Task item: Please restate exactly what appears in the records below from the first line to the line where "Einwanderungsbüro / Immigration Office" is, that line included.

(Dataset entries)
BEGIN
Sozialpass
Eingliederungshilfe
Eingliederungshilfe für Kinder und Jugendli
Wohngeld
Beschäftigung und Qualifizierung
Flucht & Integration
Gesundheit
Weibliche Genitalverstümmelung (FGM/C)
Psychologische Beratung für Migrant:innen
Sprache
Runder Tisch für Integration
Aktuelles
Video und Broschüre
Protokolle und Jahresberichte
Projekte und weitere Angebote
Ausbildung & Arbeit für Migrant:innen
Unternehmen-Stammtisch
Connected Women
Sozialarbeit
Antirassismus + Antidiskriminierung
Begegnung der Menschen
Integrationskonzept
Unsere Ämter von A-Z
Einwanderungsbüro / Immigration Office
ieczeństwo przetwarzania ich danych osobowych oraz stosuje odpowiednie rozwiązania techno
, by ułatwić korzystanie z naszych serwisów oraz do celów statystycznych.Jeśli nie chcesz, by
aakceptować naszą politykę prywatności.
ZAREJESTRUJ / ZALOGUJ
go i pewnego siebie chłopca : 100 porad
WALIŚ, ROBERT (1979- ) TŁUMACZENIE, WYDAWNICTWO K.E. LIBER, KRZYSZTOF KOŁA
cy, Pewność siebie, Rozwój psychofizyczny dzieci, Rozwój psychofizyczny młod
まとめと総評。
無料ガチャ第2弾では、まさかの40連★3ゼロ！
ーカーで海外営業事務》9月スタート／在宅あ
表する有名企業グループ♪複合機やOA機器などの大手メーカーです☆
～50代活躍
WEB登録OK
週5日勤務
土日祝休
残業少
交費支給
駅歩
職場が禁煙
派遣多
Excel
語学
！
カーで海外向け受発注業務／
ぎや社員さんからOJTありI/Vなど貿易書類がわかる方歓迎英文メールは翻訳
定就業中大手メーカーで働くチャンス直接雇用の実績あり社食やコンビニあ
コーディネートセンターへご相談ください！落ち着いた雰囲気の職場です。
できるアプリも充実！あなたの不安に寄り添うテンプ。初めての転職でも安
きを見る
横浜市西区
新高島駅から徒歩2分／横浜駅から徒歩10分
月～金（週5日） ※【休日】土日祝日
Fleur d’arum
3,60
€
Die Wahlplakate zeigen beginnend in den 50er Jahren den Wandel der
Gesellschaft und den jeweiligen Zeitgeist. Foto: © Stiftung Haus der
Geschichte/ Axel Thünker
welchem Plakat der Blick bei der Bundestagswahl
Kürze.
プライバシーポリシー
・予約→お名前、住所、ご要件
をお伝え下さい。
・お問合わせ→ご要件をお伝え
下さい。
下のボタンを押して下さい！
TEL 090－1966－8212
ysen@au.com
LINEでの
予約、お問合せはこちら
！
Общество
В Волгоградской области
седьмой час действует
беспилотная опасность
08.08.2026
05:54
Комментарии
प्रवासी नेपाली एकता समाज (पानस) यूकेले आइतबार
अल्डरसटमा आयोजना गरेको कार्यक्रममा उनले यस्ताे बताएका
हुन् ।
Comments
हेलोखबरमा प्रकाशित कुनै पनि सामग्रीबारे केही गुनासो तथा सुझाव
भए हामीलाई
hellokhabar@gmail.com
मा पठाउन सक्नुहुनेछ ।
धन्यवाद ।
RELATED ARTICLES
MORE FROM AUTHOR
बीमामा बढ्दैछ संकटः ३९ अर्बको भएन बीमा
END
Result below:
Sozialpass
Eingliederungshilfe
Eingliederungshilfe für Kinder und Jugendli
Wohngeld
Beschäftigung und Qualifizierung
Flucht & Integration
Gesundheit
Weibliche Genitalverstümmelung (FGM/C)
Psychologische Beratung für Migrant:innen
Sprache
Runder Tisch für Integration
Aktuelles
Video und Broschüre
Protokolle und Jahresberichte
Projekte und weitere Angebote
Ausbildung & Arbeit für Migrant:innen
Unternehmen-Stammtisch
Connected Women
Sozialarbeit
Antirassismus + Antidiskriminierung
Begegnung der Menschen
Integrationskonzept
Unsere Ämter von A-Z
Einwanderungsbüro / Immigration Office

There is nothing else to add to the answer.